Considering DVD burning with Vegas : easy ?

Kommentare

yirm schrieb am 21.09.2002 um 22:00 Uhr
Why would that be? I mean, it uses the same CODECs. *shrug*

-Jeremy
yirm schrieb am 22.09.2002 um 21:45 Uhr
Okay, I won't shoot you. However, the post is ambiguous, as it points out one specific feature -- deinterlacing. It's not clear whether BC5 is worse in general, or only under the specific situation indicated -- when deinterlacing while encoding to MPEG1.

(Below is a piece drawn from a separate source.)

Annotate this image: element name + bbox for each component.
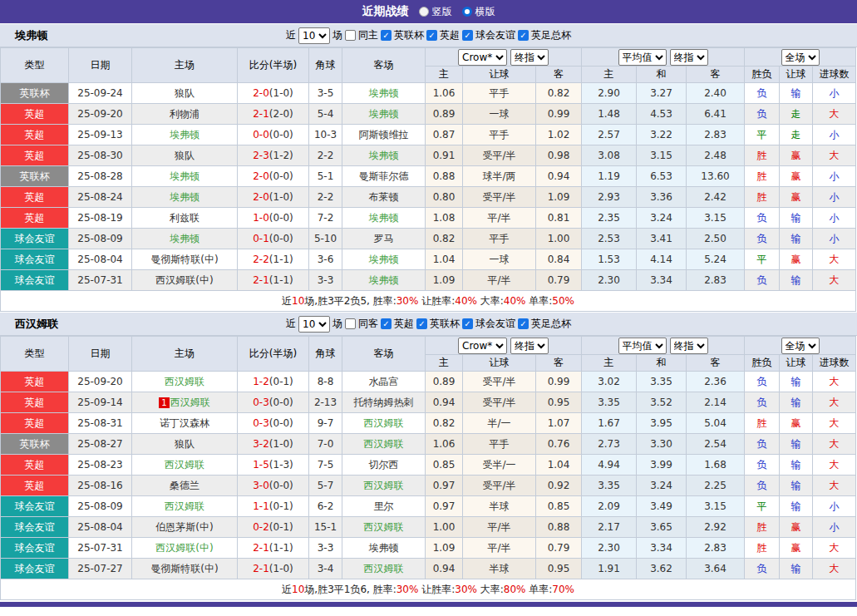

First of all, DVD encoding (which we are currently discussing) is MPEG2, as you no doubt are aware. Secondly, isn't it usually left interlaced? (I don't know, I'm asking.) I thought progressive videos were usually for computer playback. I know there are now progressive scan DVD players, but they are useless unless used with very expensive televisions. (I think this is an HDTV feature.) Anyway, normal NTSC television is interlaced, so perhaps BC5 is just as good as VV3 under normal DVD encoding conditions?

-Jeremy
SonyDennis schrieb am 24.09.2002 um 00:30 Uhr
If you're taking DV to MPEG-2, Batch Converter should be able to do that fine. But, if you're changing frame rates, scaling, needing deinterlacing, field rendering, or anything else, use Vegas, since it has a superior video engine for those operations.